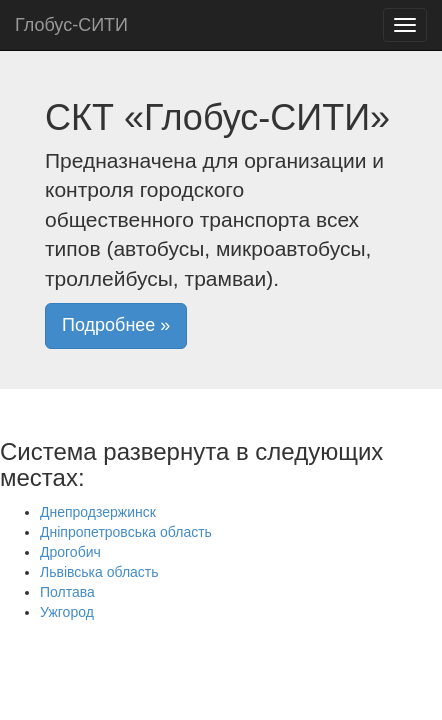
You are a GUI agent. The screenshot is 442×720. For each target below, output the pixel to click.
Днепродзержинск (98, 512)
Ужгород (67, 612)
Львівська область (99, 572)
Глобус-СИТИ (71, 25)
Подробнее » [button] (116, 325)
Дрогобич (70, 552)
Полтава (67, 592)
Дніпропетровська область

══════

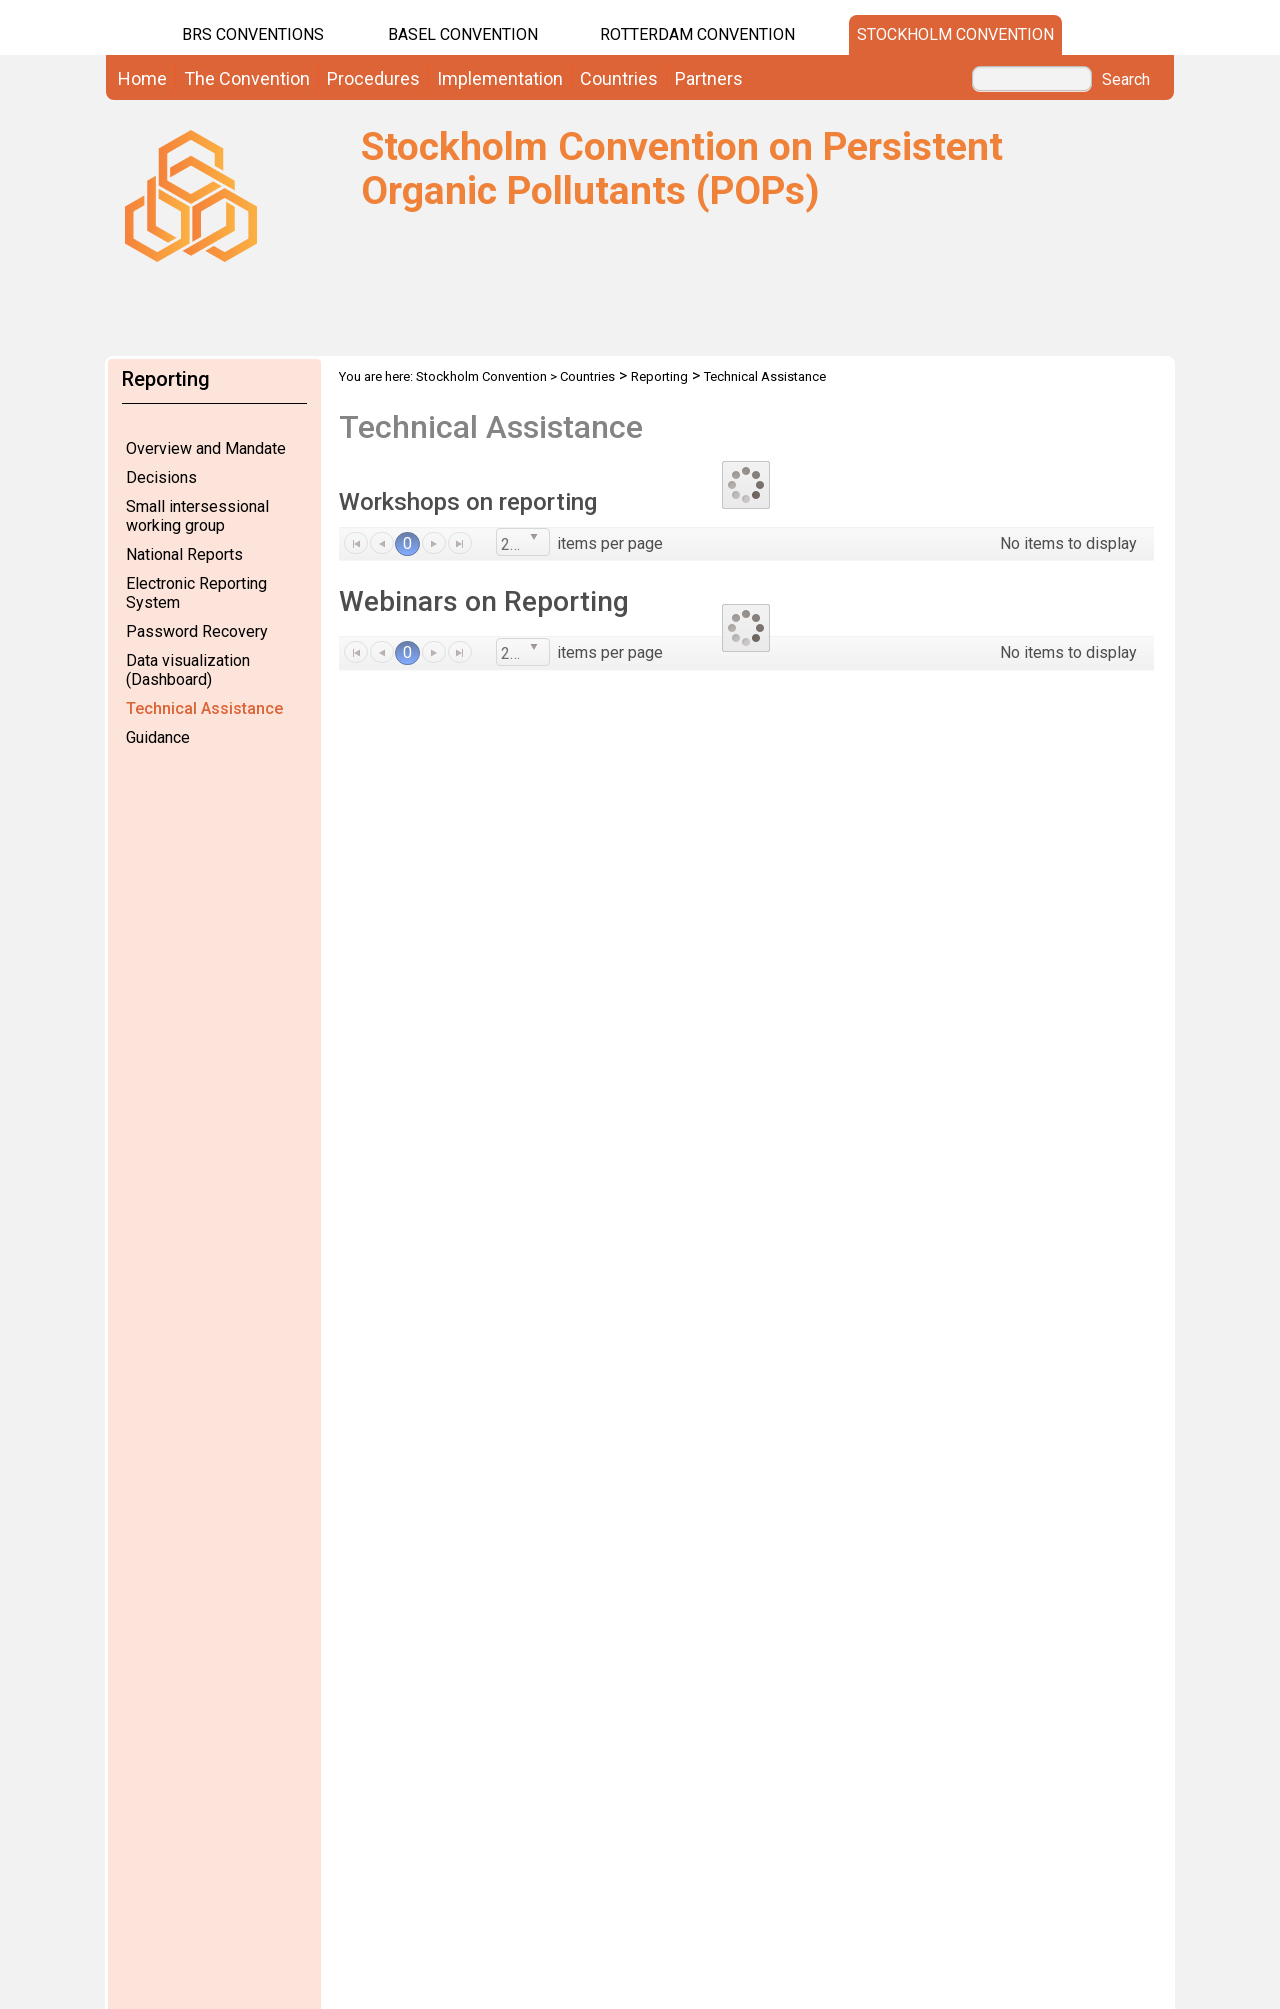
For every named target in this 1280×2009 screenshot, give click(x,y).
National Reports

══════

- **ABOUT THIS EXERCISE**
Give back, word for word, only the lines above from the line holding "For every named" to the line holding "National Reports", both included.

- **ANSWER FOR THE TASK**
For every named target in this 1280×2009 screenshot, give click(x,y).
National Reports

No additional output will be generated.